Stored data entries
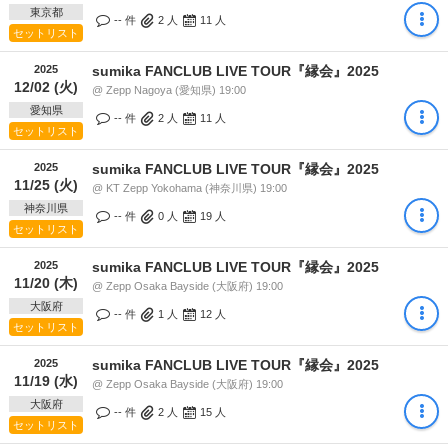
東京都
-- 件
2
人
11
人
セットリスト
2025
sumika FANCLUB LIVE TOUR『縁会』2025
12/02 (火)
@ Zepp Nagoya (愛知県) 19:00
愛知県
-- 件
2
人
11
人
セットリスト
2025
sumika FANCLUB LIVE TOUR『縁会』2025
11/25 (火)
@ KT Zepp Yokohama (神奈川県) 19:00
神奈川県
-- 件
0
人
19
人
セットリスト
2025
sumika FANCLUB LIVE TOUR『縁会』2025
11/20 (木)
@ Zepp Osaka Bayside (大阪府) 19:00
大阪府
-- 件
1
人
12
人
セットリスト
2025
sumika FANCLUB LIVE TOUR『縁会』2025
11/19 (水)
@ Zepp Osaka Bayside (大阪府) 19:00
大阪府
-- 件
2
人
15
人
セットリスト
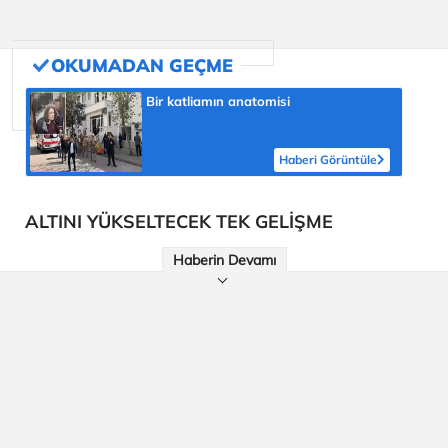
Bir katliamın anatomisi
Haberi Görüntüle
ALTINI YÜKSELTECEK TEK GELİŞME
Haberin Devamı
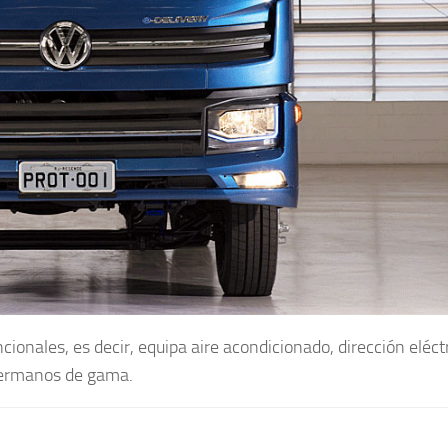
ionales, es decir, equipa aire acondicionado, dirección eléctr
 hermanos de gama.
---
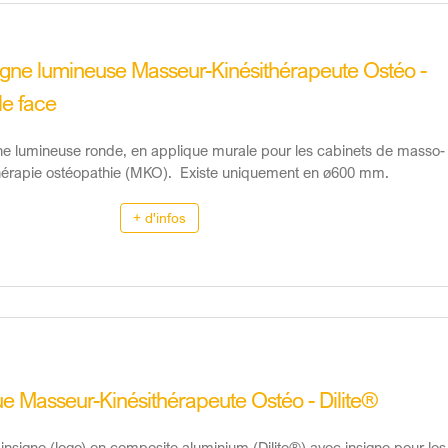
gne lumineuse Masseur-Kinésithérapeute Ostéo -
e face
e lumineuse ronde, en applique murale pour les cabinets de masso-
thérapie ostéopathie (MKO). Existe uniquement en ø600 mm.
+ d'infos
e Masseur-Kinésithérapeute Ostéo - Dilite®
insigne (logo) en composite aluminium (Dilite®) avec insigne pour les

Exercise description
A single figure is required: the number of lines in the data above in which the word "pour" appears.

Problem solution
2